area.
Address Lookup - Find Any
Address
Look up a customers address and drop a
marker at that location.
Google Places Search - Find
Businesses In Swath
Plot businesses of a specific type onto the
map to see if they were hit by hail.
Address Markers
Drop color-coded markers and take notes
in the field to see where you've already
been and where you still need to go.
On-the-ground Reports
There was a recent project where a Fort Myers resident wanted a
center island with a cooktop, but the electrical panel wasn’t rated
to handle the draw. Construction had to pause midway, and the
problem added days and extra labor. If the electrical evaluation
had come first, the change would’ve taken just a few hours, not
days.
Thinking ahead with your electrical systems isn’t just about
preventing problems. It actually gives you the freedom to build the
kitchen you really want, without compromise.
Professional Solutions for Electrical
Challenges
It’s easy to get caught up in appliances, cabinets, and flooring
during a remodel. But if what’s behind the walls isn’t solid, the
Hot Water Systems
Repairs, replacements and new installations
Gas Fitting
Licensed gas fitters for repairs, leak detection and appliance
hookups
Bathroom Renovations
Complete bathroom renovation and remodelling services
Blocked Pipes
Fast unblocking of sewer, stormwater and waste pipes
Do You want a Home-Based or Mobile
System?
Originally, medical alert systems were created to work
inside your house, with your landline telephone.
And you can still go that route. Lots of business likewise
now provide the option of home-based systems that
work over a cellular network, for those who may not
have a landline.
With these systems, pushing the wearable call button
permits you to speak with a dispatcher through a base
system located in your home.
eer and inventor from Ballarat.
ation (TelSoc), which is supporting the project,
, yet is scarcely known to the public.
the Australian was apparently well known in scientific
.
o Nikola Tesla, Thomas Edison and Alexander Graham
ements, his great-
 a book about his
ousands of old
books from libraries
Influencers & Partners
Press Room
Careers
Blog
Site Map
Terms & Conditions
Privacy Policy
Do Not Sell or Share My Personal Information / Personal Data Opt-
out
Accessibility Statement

Exercise brief
Give the count of lines in the data above holding the word "days", and nothing beyond it.

Answer to the exercise
2